======== Given information ========

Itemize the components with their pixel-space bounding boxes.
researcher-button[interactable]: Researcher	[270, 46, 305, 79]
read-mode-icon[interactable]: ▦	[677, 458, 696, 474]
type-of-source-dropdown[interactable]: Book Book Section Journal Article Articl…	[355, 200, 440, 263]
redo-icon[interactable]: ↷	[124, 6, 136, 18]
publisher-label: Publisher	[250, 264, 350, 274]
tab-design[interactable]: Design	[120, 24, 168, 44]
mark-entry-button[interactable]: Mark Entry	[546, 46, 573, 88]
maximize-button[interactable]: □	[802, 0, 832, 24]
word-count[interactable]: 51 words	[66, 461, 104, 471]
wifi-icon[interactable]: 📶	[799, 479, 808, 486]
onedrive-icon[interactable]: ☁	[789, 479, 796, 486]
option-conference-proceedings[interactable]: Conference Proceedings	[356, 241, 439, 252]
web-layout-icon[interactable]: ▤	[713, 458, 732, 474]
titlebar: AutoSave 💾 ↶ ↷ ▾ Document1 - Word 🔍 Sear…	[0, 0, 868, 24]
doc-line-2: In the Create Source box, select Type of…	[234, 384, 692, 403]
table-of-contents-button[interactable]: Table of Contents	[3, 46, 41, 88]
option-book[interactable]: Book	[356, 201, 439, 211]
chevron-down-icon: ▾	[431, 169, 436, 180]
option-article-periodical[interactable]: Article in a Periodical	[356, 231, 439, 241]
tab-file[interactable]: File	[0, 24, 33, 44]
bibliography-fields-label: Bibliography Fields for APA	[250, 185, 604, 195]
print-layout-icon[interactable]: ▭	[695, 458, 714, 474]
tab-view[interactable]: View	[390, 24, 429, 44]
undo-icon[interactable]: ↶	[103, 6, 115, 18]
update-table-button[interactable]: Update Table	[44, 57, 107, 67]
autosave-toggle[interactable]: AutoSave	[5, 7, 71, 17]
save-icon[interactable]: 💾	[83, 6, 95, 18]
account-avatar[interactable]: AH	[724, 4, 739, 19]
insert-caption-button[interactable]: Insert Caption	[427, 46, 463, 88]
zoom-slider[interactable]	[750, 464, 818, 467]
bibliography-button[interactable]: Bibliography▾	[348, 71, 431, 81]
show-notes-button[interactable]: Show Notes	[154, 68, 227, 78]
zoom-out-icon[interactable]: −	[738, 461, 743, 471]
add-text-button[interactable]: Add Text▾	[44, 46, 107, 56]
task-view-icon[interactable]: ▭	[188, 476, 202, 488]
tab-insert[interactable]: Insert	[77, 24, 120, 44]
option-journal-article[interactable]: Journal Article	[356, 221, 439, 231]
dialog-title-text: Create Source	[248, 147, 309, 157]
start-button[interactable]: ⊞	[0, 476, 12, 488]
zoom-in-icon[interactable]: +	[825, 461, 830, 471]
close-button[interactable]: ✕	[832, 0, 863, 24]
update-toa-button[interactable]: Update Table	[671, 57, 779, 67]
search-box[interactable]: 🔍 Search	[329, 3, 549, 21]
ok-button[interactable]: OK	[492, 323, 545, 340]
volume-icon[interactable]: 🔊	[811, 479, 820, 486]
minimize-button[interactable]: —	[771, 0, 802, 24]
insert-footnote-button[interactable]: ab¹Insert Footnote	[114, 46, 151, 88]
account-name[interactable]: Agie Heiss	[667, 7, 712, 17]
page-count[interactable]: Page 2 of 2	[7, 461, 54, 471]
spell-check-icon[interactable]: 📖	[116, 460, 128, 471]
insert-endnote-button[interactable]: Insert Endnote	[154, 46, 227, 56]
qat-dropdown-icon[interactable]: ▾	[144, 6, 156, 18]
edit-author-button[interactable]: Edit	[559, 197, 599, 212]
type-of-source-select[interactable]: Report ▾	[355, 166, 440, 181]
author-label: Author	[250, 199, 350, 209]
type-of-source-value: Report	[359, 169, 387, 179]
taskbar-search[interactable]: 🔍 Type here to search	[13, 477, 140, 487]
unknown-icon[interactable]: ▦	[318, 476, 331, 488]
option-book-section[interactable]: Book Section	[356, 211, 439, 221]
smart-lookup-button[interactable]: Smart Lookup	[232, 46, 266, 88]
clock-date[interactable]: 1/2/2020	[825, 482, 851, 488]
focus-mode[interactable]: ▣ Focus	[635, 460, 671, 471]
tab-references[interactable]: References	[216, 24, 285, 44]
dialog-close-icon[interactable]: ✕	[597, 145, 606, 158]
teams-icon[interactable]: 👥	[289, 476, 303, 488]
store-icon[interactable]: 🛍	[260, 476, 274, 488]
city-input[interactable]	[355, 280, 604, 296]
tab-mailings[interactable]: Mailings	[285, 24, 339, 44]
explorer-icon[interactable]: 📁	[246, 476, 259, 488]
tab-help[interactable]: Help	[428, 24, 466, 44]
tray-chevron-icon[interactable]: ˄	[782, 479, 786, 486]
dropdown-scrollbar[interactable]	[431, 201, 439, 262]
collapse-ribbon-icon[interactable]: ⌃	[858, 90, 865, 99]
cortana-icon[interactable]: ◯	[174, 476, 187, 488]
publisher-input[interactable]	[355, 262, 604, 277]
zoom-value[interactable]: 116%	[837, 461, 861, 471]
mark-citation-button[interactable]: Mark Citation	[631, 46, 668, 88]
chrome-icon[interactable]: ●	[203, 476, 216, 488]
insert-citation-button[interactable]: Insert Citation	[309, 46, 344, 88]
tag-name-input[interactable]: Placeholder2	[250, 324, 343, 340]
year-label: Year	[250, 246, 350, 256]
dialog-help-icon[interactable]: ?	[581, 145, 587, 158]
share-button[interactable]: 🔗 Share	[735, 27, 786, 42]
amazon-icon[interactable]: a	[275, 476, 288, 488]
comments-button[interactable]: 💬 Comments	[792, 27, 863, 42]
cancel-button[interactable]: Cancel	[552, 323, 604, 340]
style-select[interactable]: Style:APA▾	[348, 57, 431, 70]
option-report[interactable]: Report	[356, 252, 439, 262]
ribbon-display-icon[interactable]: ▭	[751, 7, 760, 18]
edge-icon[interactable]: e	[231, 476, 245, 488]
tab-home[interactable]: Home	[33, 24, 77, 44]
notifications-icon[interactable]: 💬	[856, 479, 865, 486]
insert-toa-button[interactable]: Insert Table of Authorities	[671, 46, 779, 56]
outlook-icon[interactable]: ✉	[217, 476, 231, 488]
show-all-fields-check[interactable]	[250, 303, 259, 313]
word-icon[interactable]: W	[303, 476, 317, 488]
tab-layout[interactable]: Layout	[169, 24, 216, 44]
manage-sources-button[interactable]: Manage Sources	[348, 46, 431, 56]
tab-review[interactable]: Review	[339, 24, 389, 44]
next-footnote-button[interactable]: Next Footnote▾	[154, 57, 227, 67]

========

Work order -
If a line in the data contains the string "Footnote", copy it.

Exercise output -
insert-footnote-button[interactable]: ab¹Insert Footnote	[114, 46, 151, 88]
next-footnote-button[interactable]: Next Footnote▾	[154, 57, 227, 67]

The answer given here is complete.